この発表は投稿から24時間以内に約100万回の閲覧を記録し、大手NFTマーケットプレイスOpenSeaのデビン・フィンザーCEOからも歓迎のメッセージが寄せられた。
welcome aboard 🌊 https://t.co/U7PDgSNPg2
— dfinzer.eth | opensea (@dfinzer) October 24, 2025
ブロックチェーン投資の実績を持つ著名投資家
ホフマン氏はブロックチェーン技術に長年関心を寄せてきた人物だ。2013年からビットコイン(BTC)に特化した銀行Xapoへの出資を含め、暗号資産(仮想通貨)分野に積極的に投資してきた。
グレイロック・パートナーズのパートナーであり、人工知能(AI)企業インフレクションAIの共同創業者でもある同氏の参入は、デジタル資産戦略を再考する機関投資家に影響を与える可能性がある。
クリプトパンクは、ラーバ・ラボが2017年に制作した1万点のユニークなピクセルアートキャラクターからなるNFTコレクションだ。
NFT史上最も初期かつ重要なコレクションの1つとして、デジタルステータスシンボルの地位を確立している。現在の時価総額は約15億ドルで、NFTセクター全体の32%のシェアを占める。
2017年には無料配布されていたこのコレクションは、現在では高額で取引される希少なデジタル資産へと進化した。
市場全体の低迷の中で際立つクリプトパンクの堅調さ
ホフマン氏の参入は、NFT市場における注目すべき動向の中で実現した。公式販売データによると、NFT市場は週間売上高が42%減少し9300万ドルとなった。
パジーペンギンズなどの新興プロジェクトは76%の急落を記録している。しかし、クリプトパンクは顕著な回復力を示している。
発表の2日前にはクリプトパンク7378番が17万3119ドルで売却されるなど、3点のパンクがそれぞれ17万ドル超で取引された。
コインゲッコーの市場分析によると、主要NFTコレクションの価値は3.3%上昇し、市場全体の時価総額は48億ドルに迫っている。
取引量は59.5%増加しており、確立されたコレクションへの投資家の関心が再び高まっていることを示唆している。

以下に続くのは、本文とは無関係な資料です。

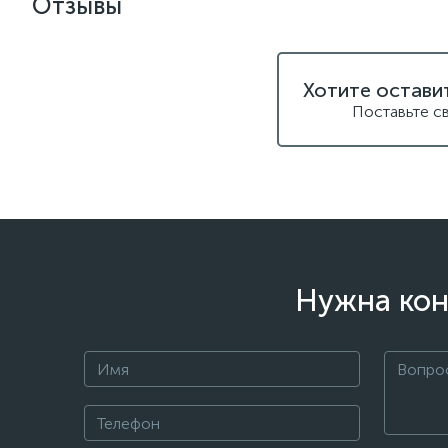
Отзывы
Хотите остави
Поставьте с
Нужна кон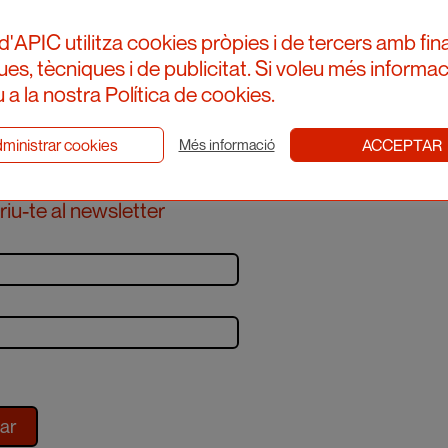
d'APIC utilitza cookies pròpies i de tercers amb fina
ques, tècniques i de publicitat. Si voleu més informac
 a la nostra Política de cookies.
ministrar cookies
ACCEPTAR
Més informació
iu-te al newsletter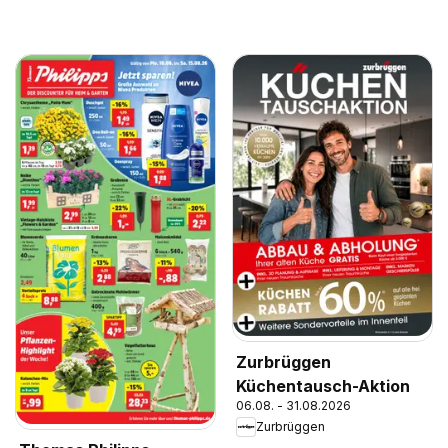
Zurbrüggen
Küchentausch-Aktion
06.08. - 31.08.2026
Zurbrüggen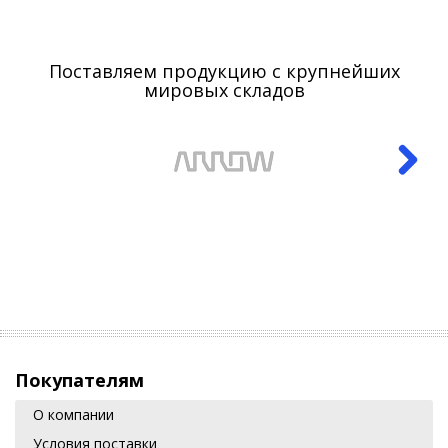
Поставляем продукцию с крупнейших
мировых складов
Покупателям
О компании
Условия поставки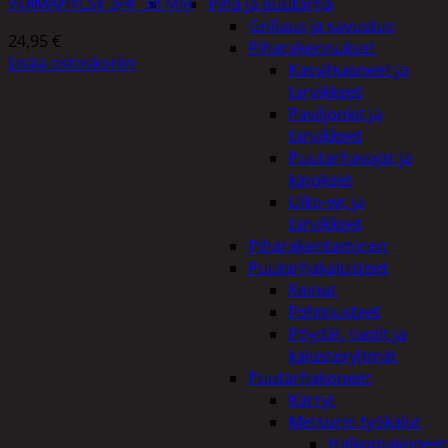
VOIMAHYLSY 3/4″ 38 MM
Piha ja puutarha
Grillaus ja savustus
24,95
€
Piharakennukset
Lisää ostoskoriin
Kasvihuoneet ja
tarvikkeet
Paviljonkit ja
tarvikkeet
Puutarhavajat ja
katokset
Ulko-wc ja
tarvikkeet
Piharakentaminen
Puutarhakalusteet
Keinut
Pehmusteet
Pöydät, tuolit ja
kalusteryhmät
Puutarhakoneet
Kärryt
Metsurin työkalut
Halkomakoneet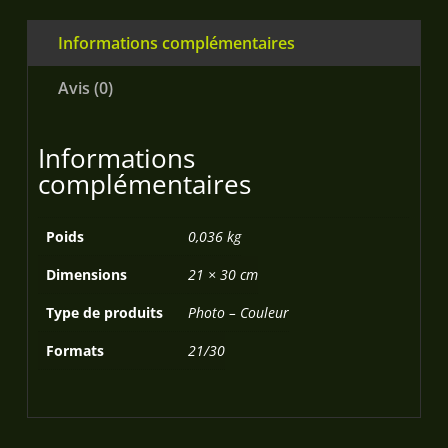
Informations complémentaires
Avis (0)
Informations
complémentaires
Poids
0,036 kg
Dimensions
21 × 30 cm
Type de produits
Photo – Couleur
Formats
21/30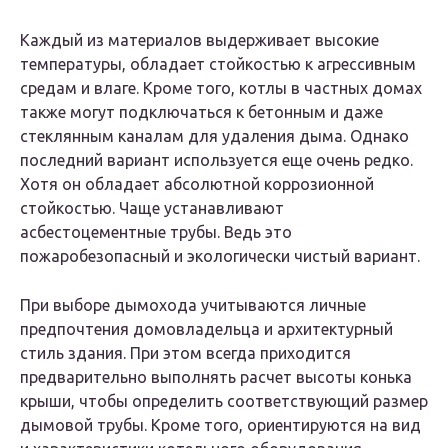
Каждый из материалов выдерживает высокие
температуры, обладает стойкостью к агрессивным
средам и влаге. Кроме того, котлы в частных домах
также могут подключаться к бетонным и даже
стеклянным каналам для удаления дыма. Однако
последний вариант используется еще очень редко.
Хотя он обладает абсолютной коррозионной
стойкостью. Чаще устанавливают
асбестоцементные трубы. Ведь это
пожаробезопасный и экологически чистый вариант.
При выборе дымохода учитываются личные
предпочтения домовладельца и архитектурный
стиль здания. При этом всегда приходится
предварительно выполнять расчет высоты конька
крыши, чтобы определить соответствующий размер
дымовой трубы. Кроме того, ориентируются на вид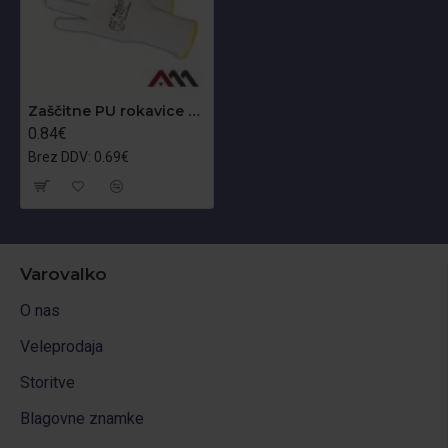
Zaščitne PU rokavice RNYPU- W
0.84€
Brez DDV: 0.69€
Varovalko
O nas
Veleprodaja
Storitve
Blagovne znamke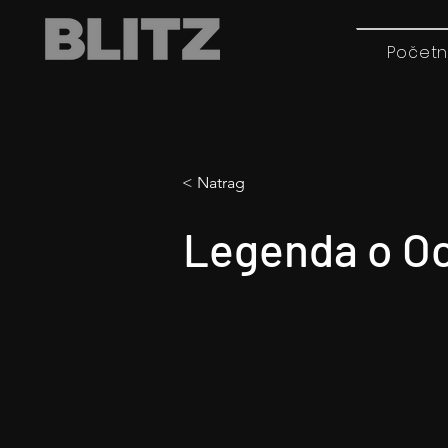
Početn
< Natrag
Legenda o Oc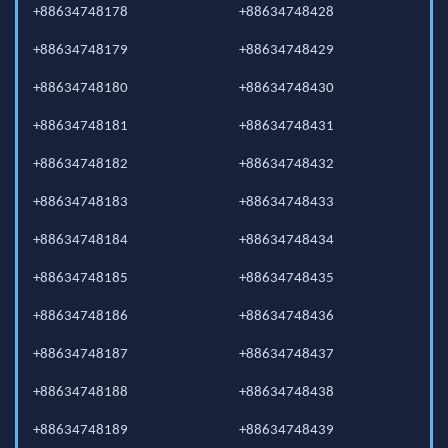
+88634748178
+88634748428
+88634748179
+88634748429
+88634748180
+88634748430
+88634748181
+88634748431
+88634748182
+88634748432
+88634748183
+88634748433
+88634748184
+88634748434
+88634748185
+88634748435
+88634748186
+88634748436
+88634748187
+88634748437
+88634748188
+88634748438
+88634748189
+88634748439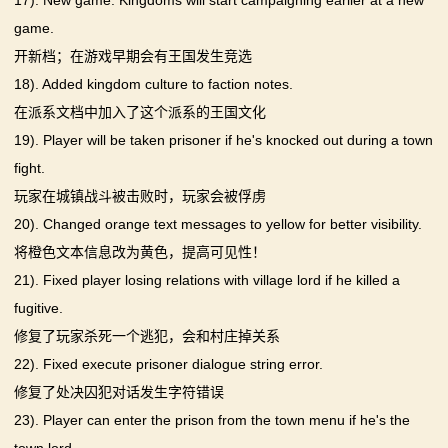
17). New game: Kingdoms will start campaigning earlier at a new
game.
开新档；在游戏早期会有王国发生竞选
18). Added kingdom culture to faction notes.
在派系文档中加入了这个派系的王国文化
19). Player will be taken prisoner if he's knocked out during a town
fight.
玩家在城镇战斗被击败时，玩家会被俘虏
20). Changed orange text messages to yellow for better visibility.
将橙色文本信息改为黄色，提高可见性！
21). Fixed player losing relations with village lord if he killed a
fugitive.
修复了玩家杀死一个逃犯，会和村庄掉关系
22). Fixed execute prisoner dialogue string error.
修复了处决囚犯对话发生字符错误
23). Player can enter the prison from the town menu if he's the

OpenSeaは2026年第1四半期に独自トークンSEAをローンチする計画で、供給量の50%をコミュニティキャンペーンに割り当てる。この動きは、エコシステムの活性化に向けた戦略的な取り組みを示している。
市場アナリストは、NFT市場全体が課題に直面する中でも、クリプトパンクのようなエリートコレクションはデジタルステータスシンボルとしての役割を果たし続け、投機的プロジェクトが低迷する中でも価値を維持していると指摘する。
ホフマン氏の公表のタイミングは、純粋な投機資産ではなく実用性と革新性を持つNFTへの傾向が強まる時期と重なっており、従来型投資家を引き付ける可能性のあるデジタル収集品市場の成熟段階を示している可能性がある。